Khiara Ortiz, NY, USA, SSH Blog Correspondent
As a woman living in New York City, it’s a given that I have to put up with street harassment on an almost daily basis. I leave my apartment in the mornings on my way to work and the men at the produce market on the corner of my street will toss out sexually fueled comments like biscuits to a dog, hoping I’ll bite. I don’t, but it’s not always easy to ignore them. Sometimes, I change the route I take to the train just to avoid them, only to be greeted by another slew of catcalls on the other side of the street.
And it doesn’t stop there. I work in the midtown neighborhood of Manhattan where there’s always an endless amount of construction work being done and an endless amount of street harassment from construction workers polluting the streets like the dirt and dust clouds from a drilling site.
All of these instances have made me think about why street harassment happens. Most women in America are aware that street harassment either happens to other women, happens to them, that they will probably experience it at least once a week, and that they’ll just have to put up with it. But I’ve begun to wonder how many of the victims of street harassment think about the why; why is this man calling me out for being female?; why does he think he can talk to me like that?; why can’t he see me as his equal, as another human being going about her day, NOT wanting to draw any type of attention towards herself, much less any sexual attention?
In New York, anonymity is easy. You see hundreds, maybe thousands, of people every day. The chances of remembering a face you saw the day before or even that morning are slim. People go unnoticed all the time. This has led me to consider the reasons men feel comfortable practicing street harassment and entitled in doing so. Perhaps the man feels he will not be punished because the woman he is calling out to won’t remember him. Or maybe the complete opposite is true and the man wants to be remembered by a woman, wants to feel more masculine, and therefore calls out to the woman at her expense and for his own psychological benefit.
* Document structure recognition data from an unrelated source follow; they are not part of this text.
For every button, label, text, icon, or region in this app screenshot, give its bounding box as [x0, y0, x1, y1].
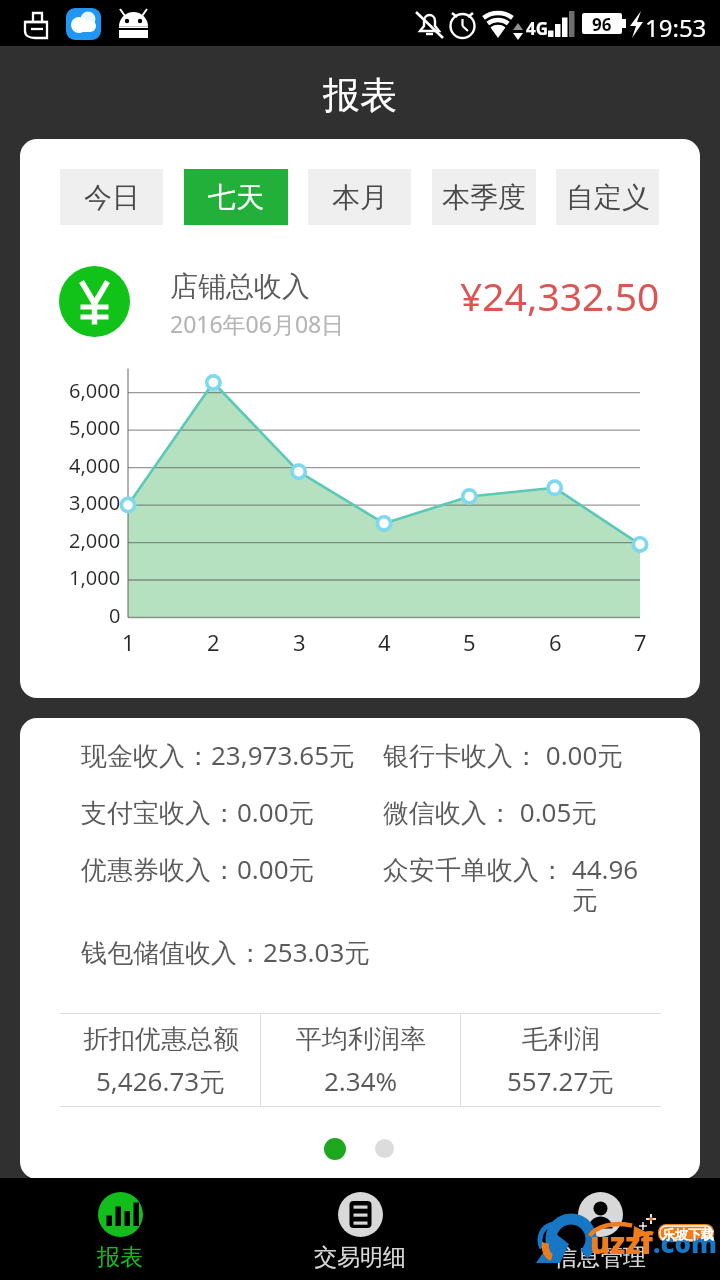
staticText: 今日 — [84, 180, 140, 215]
staticText: 店铺总收入 — [170, 269, 310, 304]
staticText: 自定义 — [566, 180, 650, 215]
staticText: 交易明细 — [314, 1243, 406, 1272]
staticText: 信息管理 — [554, 1243, 646, 1272]
staticText: .com — [653, 1225, 718, 1260]
staticText: 19:53 — [645, 11, 707, 44]
other: 信息管理 — [578, 1192, 623, 1237]
staticText: 2,000 — [69, 527, 121, 554]
staticText: 96 — [592, 13, 612, 34]
button[interactable]: 本季度 — [432, 169, 536, 225]
staticText: 报表 — [97, 1243, 143, 1272]
staticText: 1,000 — [69, 564, 121, 591]
staticText: 3 — [293, 627, 306, 657]
staticText: 报表 — [323, 72, 397, 119]
other: 报表 — [98, 1192, 143, 1237]
staticText: 现金收入：23,973.65元 — [81, 737, 356, 773]
staticText: 优惠券收入：0.00元 — [81, 851, 315, 887]
staticText: 6,000 — [69, 377, 121, 404]
staticText: 元 — [572, 884, 598, 917]
staticText: 毛利润 — [522, 1023, 600, 1056]
staticText: 平均利润率 — [296, 1023, 426, 1056]
button[interactable]: 自定义 — [556, 169, 659, 225]
staticText: 4 — [378, 627, 391, 657]
button[interactable]: 今日 — [60, 169, 163, 225]
staticText: 4,000 — [69, 452, 121, 479]
staticText: 5 — [463, 627, 476, 657]
staticText: 557.27元 — [507, 1063, 615, 1099]
staticText: 银行卡收入： 0.00元 — [383, 737, 624, 773]
button[interactable]: 七天 — [184, 169, 288, 225]
button[interactable]: 本月 — [308, 169, 411, 225]
staticText: 7 — [634, 627, 647, 657]
staticText: 众安千单收入： 44.96 — [383, 851, 639, 887]
staticText: 5,426.73元 — [96, 1063, 226, 1099]
staticText: 3,000 — [69, 489, 121, 516]
staticText: 支付宝收入：0.00元 — [81, 794, 315, 830]
staticText: 2 — [207, 627, 220, 657]
staticText: 6 — [549, 627, 562, 657]
staticText: 5,000 — [69, 414, 121, 441]
staticText: 乐坡下载 — [662, 1226, 714, 1242]
button[interactable]: 报表 — [0, 1178, 240, 1280]
other: 交易明细 — [338, 1192, 383, 1237]
staticText: 钱包储值收入：253.03元 — [81, 934, 371, 970]
staticText: 本月 — [332, 180, 388, 215]
staticText: 1 — [122, 627, 135, 657]
staticText: 0 — [109, 602, 121, 629]
button[interactable]: 信息管理 — [480, 1178, 720, 1280]
staticText: 2.34% — [324, 1063, 398, 1098]
staticText: 2016年06月08日 — [170, 308, 345, 339]
staticText: 4G — [526, 17, 549, 40]
staticText: uzzf — [590, 1222, 653, 1263]
staticText: 七天 — [208, 180, 264, 215]
button[interactable]: 交易明细 — [240, 1178, 480, 1280]
staticText: 本季度 — [442, 180, 526, 215]
staticText: 折扣优惠总额 — [83, 1023, 239, 1056]
staticText: ¥24,332.50 — [460, 269, 660, 322]
staticText: 微信收入： 0.05元 — [383, 794, 598, 830]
He has now brought himself to the surface of the woman’s psyche and may not even realize he’s done so in a negative way.
In either situation, I think there’s an underlying factor: the release of aggression. An article published in The New York Times in 1983 cited that while “psychologists and psychiatrists often disagree sharply when they discuss whether behavioral differences between the sexes exist, many agree on one difference – that boys and men are still the more aggressive and violent [sex].”
An article published last month in Psychology Today addressing the same issue, the differences in aggression between men and women, theorized about the reasons behind this seemingly factual statement. The article cites a theory by Leonard Berkowitz, a leading American psychologist, who says that “men and women are educated, traditionally, to carry out different social roles.”
The type of aggression that occurs among women is “verbal aggression in intrasexual competition”, not the more obvious, testosterone-fueled aggression that’s valued in men by societal standards. Men’s aggressive tendencies are rooted in the way they are brought up by their parents, in the positive reinforcements they experience when they play rough or practice aggression, to an extent, in sports. When they grow up to become men and no longer have the outlets they did as little boys – sports, games between friends, etc. – they lose a clear target towards which to direct their aggression, which by this time can manifest itself in sexual forms. I believe that sexual harassment, street harassment, and catcalling are all outlets for men who don’t know how to deal with their cultivated aggression. And the streets are places outside their homes, away from their wives and children, where they don’t have anyone to tell them any better because they know the women they target will most likely walk by, leaving them anonymous and free of punishment.
I think that an effective way to break this cycle is to start calling men out on the wrongness of street harassment. Make them uncomfortable, make them realize that their targets aren’t just objects of sex walking by like sponges ready to absorb insults. In the way that the parents of a kidnapped daughter might use photos of the daughter or stories about her to humanize her to the kidnapper, women must humanize themselves before these men to make them realize they cannot and will not be used as targets for male aggression.
Khiara is a recent graduate of New York University with a BAS in Journalism and Psychology who works as an assistant in the contracts department for Hachette Book Group. She is also the co-social media manager for Stop Street Harassment.